**PROBLEM REQUIREMENTS:**
Transcribe, exactly and without pictures, the lines below from the line with "и сервисы для бизнеса за считаные минуты" to the line with "DETTE KAN DU OGSÅ LIKE", both ends included, and no others.

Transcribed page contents
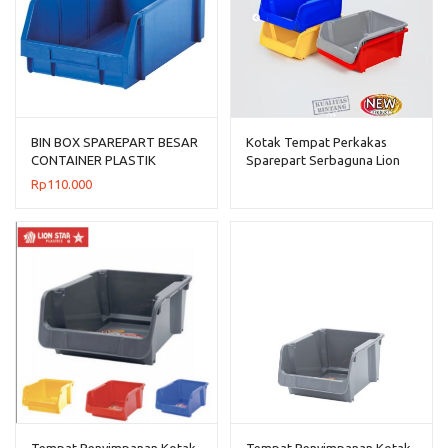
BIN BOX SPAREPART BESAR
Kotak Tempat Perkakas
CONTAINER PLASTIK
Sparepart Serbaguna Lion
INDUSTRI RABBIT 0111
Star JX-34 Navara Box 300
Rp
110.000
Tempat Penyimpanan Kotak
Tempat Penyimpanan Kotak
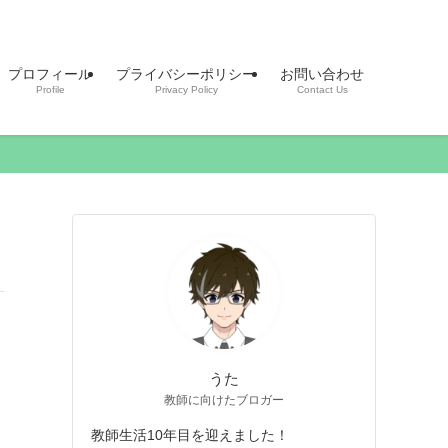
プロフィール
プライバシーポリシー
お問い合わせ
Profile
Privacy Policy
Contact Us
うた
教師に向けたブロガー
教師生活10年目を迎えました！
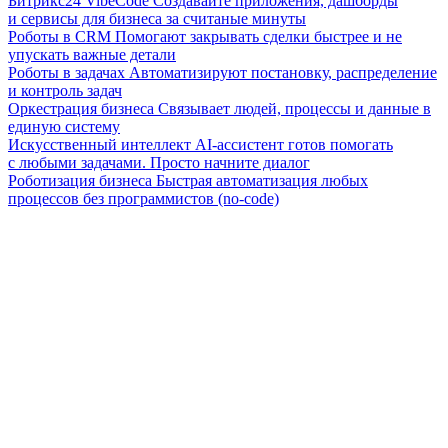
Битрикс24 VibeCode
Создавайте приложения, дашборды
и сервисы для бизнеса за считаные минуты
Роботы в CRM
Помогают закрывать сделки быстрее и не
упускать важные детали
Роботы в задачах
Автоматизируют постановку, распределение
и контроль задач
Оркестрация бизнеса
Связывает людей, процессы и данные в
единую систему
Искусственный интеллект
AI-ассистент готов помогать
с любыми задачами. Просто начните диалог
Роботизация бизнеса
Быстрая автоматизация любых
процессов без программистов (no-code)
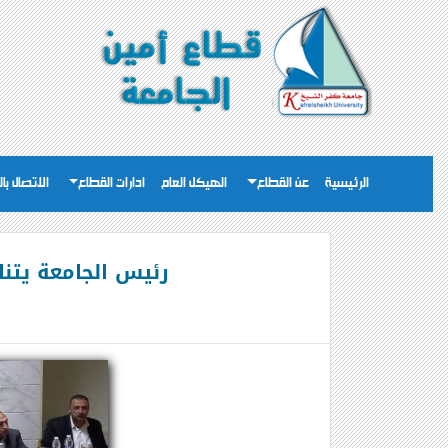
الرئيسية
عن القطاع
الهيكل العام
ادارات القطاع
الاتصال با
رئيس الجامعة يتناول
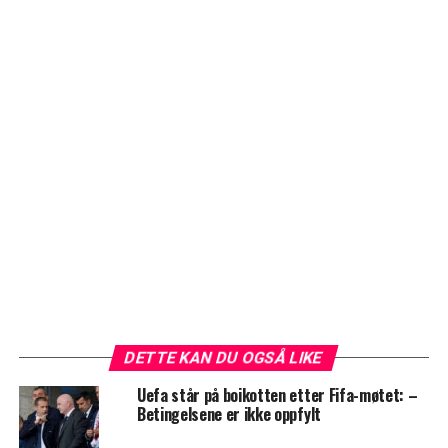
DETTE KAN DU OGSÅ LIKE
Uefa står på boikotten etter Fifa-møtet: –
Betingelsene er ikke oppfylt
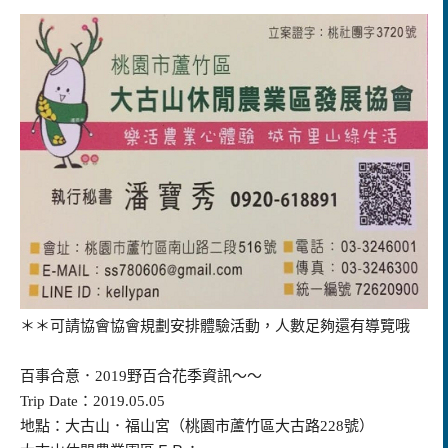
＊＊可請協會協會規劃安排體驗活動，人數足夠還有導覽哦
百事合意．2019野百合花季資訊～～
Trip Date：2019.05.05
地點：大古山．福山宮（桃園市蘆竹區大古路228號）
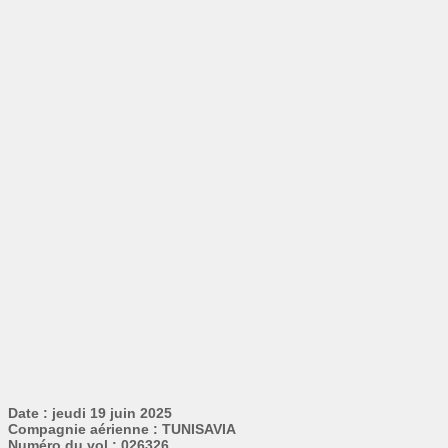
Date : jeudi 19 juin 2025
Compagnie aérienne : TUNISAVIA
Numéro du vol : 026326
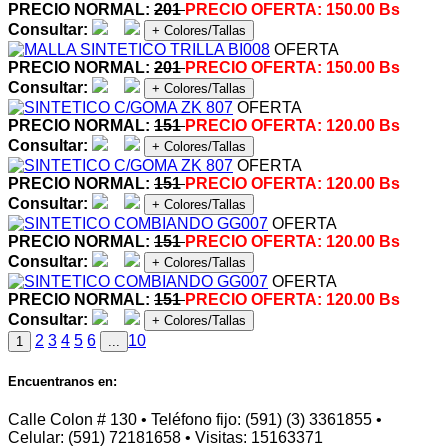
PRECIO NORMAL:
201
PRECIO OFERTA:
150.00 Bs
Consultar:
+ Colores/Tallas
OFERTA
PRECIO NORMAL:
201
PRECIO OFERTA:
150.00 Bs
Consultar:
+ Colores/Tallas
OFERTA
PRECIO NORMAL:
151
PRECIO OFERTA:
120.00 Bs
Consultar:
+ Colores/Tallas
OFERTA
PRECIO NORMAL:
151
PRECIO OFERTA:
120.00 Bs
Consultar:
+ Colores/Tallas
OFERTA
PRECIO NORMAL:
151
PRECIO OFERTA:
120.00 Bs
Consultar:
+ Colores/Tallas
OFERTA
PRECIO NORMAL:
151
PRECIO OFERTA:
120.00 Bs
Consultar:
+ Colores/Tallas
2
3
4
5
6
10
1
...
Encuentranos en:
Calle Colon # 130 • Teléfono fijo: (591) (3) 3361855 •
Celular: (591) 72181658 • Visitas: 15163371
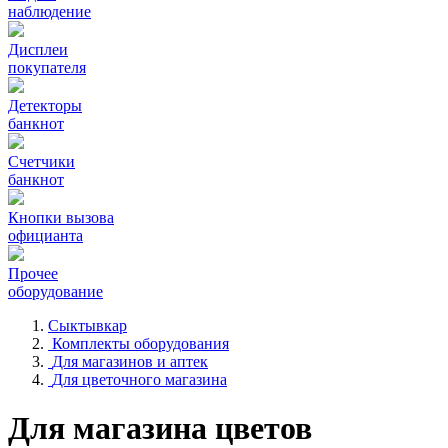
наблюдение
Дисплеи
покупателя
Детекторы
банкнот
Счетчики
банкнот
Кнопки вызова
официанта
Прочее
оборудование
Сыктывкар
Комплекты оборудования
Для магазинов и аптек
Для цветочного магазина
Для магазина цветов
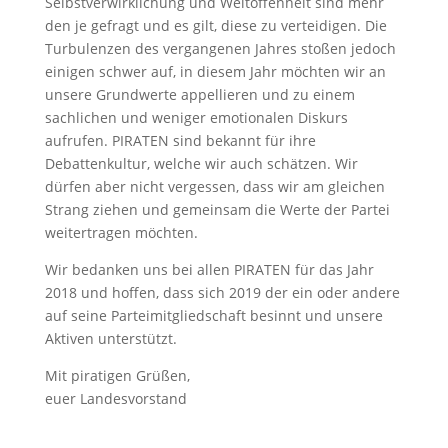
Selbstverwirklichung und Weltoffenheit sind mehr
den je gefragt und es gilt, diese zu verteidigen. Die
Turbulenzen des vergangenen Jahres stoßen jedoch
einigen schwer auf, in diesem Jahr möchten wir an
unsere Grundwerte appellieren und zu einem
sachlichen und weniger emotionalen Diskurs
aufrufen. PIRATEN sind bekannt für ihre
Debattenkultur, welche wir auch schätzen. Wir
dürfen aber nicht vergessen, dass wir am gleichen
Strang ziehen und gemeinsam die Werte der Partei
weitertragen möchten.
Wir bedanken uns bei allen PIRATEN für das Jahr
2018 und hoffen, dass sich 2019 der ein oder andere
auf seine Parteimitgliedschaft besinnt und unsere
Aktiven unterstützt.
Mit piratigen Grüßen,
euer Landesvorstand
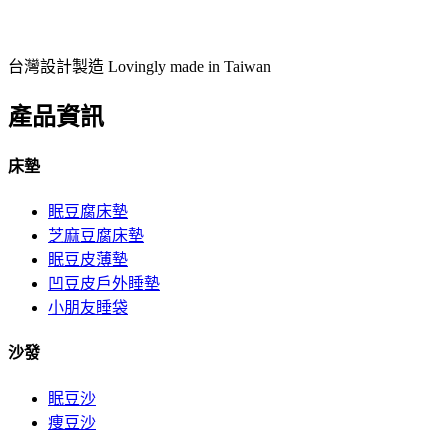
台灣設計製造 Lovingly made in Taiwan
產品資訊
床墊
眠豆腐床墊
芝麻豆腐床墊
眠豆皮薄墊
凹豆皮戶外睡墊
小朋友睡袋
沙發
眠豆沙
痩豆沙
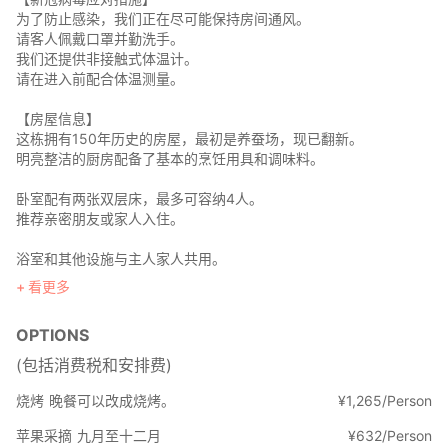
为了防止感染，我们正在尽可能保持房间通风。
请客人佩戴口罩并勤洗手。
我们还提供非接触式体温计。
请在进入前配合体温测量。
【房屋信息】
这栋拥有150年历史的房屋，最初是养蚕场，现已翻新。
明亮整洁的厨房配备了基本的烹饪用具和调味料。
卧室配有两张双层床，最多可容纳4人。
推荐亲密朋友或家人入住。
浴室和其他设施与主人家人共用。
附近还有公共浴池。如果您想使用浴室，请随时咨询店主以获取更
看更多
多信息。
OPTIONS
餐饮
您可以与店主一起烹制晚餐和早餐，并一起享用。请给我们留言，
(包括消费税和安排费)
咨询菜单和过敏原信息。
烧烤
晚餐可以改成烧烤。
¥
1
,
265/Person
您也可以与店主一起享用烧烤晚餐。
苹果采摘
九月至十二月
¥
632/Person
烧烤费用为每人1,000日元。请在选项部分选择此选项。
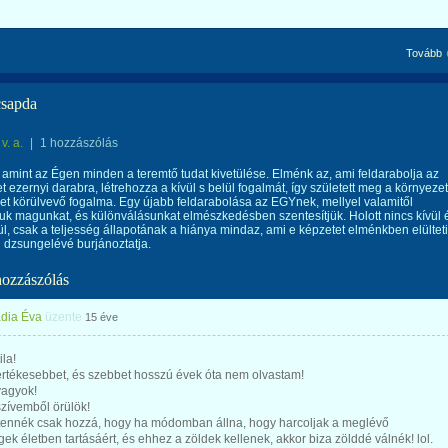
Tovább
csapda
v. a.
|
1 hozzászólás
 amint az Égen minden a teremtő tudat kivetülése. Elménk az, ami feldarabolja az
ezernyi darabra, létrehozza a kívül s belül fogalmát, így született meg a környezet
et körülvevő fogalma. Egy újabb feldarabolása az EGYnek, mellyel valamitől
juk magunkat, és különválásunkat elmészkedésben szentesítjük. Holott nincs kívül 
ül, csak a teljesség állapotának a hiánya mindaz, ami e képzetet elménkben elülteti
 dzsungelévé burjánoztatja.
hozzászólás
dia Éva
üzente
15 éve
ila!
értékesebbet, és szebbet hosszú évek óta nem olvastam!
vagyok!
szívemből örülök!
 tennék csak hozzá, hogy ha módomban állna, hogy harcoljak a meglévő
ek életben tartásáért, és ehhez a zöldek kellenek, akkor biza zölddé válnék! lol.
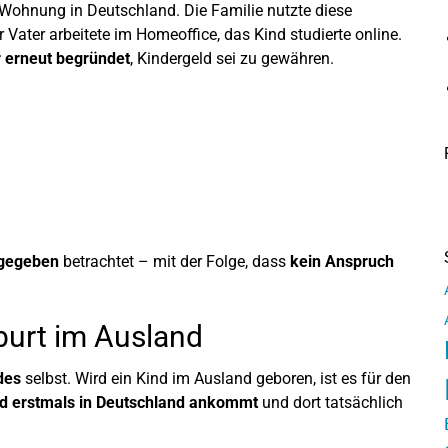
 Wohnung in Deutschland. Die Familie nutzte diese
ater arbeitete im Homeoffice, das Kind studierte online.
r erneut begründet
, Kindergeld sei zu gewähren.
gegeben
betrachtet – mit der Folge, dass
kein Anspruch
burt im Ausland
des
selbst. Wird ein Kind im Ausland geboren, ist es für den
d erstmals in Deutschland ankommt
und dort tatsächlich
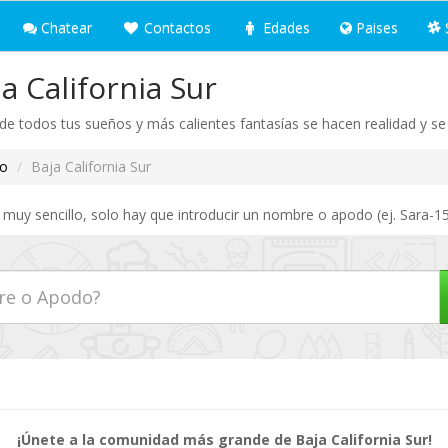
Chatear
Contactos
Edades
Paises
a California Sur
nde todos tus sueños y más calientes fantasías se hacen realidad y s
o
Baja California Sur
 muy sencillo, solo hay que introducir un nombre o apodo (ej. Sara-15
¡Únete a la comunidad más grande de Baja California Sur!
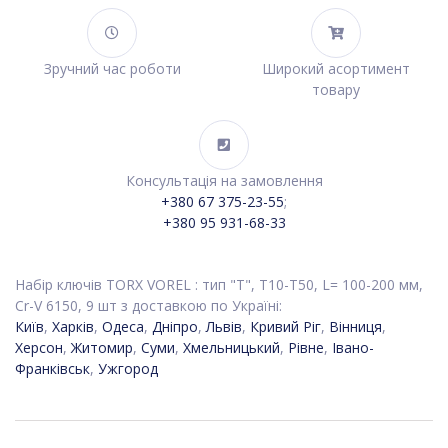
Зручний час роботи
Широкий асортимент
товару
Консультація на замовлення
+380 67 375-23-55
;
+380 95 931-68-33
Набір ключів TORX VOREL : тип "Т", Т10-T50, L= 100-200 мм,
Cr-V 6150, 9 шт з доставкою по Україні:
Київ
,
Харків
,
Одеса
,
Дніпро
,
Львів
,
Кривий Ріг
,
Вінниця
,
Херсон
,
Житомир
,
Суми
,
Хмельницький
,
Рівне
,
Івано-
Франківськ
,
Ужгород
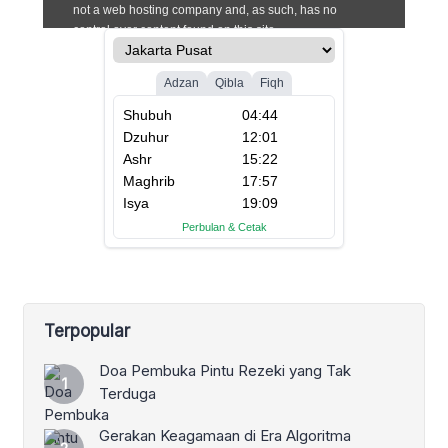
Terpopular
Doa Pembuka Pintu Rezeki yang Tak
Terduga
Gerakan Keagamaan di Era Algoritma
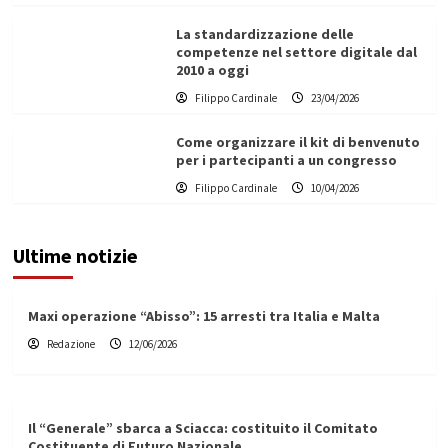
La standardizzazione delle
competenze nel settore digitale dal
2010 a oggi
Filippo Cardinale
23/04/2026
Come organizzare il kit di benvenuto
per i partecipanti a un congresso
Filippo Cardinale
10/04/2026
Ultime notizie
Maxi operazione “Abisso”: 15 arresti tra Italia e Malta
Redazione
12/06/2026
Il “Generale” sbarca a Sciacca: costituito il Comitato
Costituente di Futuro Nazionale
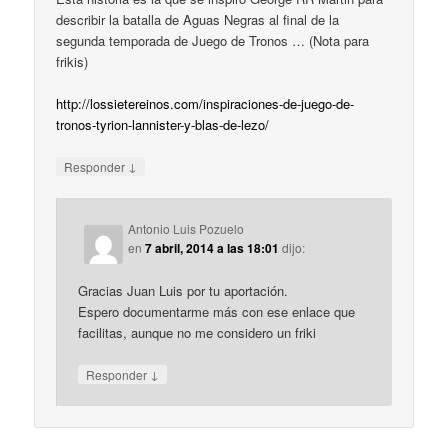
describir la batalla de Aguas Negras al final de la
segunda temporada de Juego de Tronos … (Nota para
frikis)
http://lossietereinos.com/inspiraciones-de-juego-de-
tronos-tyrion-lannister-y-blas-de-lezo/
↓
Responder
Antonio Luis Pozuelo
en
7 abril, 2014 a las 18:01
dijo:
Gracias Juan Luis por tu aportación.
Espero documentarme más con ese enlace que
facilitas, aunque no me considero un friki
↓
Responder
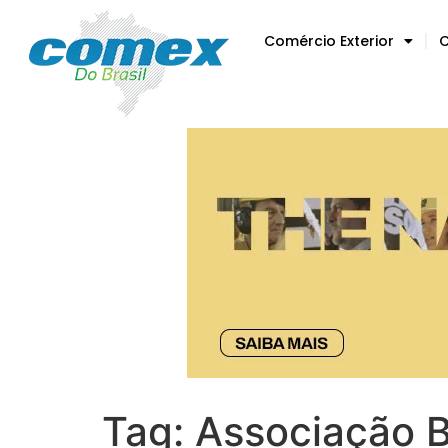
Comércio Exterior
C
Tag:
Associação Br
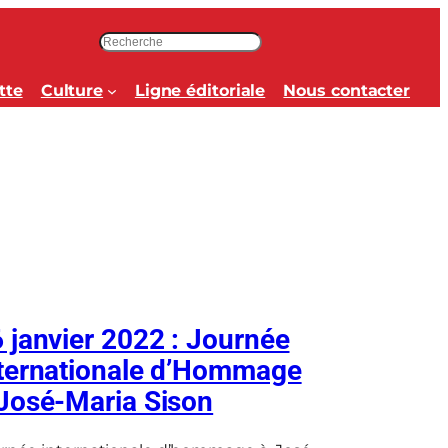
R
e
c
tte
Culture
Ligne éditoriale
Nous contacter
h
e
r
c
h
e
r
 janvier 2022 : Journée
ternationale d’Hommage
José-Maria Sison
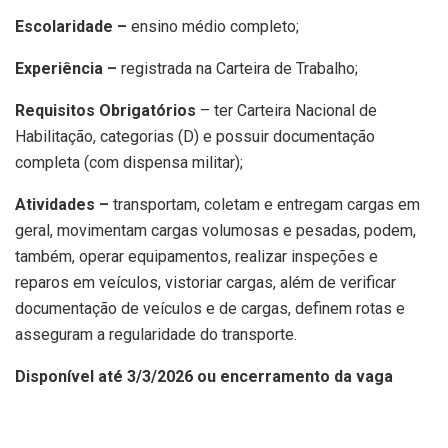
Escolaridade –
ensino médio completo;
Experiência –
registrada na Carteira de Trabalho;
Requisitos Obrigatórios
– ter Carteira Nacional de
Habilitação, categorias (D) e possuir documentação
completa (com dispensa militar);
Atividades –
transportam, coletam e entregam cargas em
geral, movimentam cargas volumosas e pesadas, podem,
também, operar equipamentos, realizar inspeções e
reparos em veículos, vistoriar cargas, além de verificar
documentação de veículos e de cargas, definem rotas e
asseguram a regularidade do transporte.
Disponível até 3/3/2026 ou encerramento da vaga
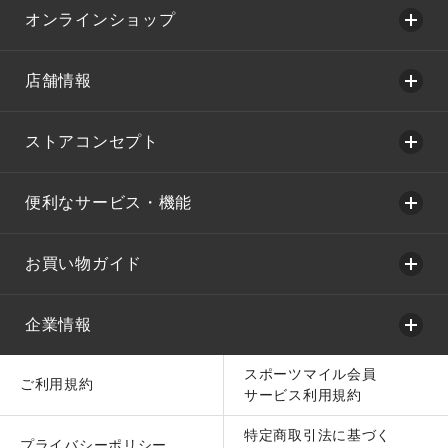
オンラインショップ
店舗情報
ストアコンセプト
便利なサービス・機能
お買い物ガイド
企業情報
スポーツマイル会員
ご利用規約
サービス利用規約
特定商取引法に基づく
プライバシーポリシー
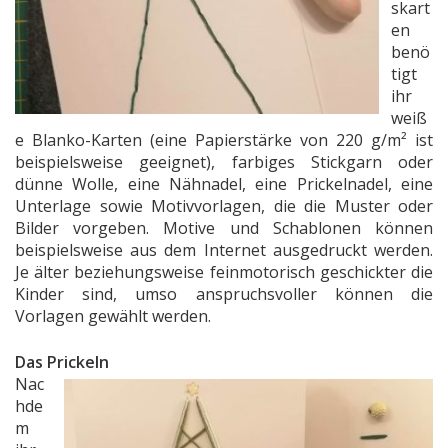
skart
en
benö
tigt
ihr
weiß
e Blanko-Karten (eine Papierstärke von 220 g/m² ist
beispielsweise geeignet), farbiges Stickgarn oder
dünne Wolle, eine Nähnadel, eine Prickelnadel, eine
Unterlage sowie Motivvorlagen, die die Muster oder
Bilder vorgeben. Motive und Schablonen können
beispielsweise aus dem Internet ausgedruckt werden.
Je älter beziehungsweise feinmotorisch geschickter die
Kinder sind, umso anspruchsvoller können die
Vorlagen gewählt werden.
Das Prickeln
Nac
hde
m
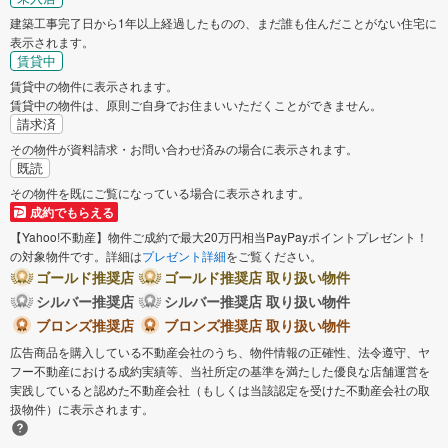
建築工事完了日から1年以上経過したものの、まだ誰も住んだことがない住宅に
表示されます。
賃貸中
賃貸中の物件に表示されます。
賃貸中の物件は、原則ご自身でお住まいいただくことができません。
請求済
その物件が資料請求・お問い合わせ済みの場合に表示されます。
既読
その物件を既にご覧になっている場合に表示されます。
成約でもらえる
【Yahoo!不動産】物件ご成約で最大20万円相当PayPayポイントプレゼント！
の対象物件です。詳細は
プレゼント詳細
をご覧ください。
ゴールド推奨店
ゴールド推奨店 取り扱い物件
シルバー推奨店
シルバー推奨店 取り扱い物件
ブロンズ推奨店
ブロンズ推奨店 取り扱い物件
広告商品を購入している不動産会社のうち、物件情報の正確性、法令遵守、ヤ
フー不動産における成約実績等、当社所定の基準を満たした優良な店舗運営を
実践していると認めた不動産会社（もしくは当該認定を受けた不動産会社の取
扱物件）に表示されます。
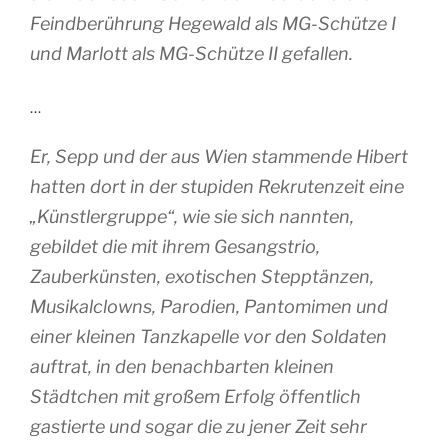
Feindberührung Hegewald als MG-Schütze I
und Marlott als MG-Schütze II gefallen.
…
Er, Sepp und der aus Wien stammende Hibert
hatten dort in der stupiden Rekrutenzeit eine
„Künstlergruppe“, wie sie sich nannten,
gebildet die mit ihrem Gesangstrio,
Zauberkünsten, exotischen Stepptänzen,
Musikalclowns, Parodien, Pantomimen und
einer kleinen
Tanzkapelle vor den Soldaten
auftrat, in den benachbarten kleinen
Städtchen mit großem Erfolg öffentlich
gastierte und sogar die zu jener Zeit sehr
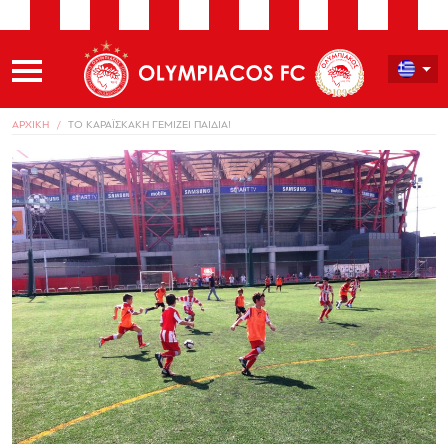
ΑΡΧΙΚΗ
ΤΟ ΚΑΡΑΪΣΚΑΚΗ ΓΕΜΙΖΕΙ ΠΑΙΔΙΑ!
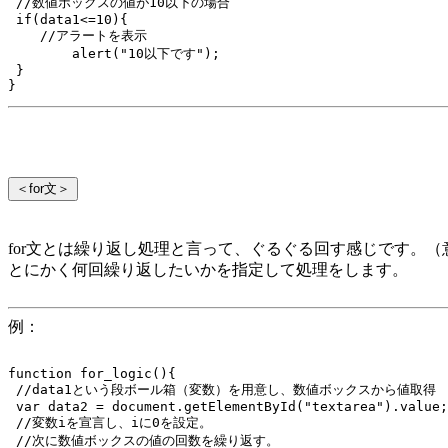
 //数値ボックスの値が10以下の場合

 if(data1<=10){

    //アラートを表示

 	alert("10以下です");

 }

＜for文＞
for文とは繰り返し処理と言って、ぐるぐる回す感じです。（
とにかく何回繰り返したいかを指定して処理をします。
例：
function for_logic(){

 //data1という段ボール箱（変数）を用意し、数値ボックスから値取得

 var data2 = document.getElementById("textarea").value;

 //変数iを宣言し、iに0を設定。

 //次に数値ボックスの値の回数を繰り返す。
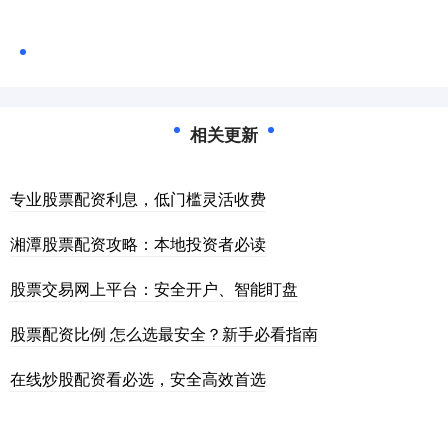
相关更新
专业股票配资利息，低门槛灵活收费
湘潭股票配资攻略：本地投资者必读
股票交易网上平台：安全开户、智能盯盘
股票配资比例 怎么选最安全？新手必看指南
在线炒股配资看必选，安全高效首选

**SOLUTION TO THE EXERCISE:**
и сервисы для бизнеса за считаные минуты
Роботы в CRM
Помогают закрывать сделки быстрее и не
упускать важные детали
Роботы в задачах
Автоматизируют постановку, распределение
и контроль задач
Оркестрация бизнеса
Связывает людей, процессы и данные в
единую систему
Искусственный интеллект
AI-ассистент готов помогать
с любыми задачами. Просто начните диалог
Роботизация бизнеса
Быстрая автоматизация любых
процессов без программистов (no-code)
الرئيسية
عن القطاع
الهيكل العام
ادارات القطاع
الاتصال با
رئيس الجامعة يتناول
DETTE KAN DU OGSÅ LIKE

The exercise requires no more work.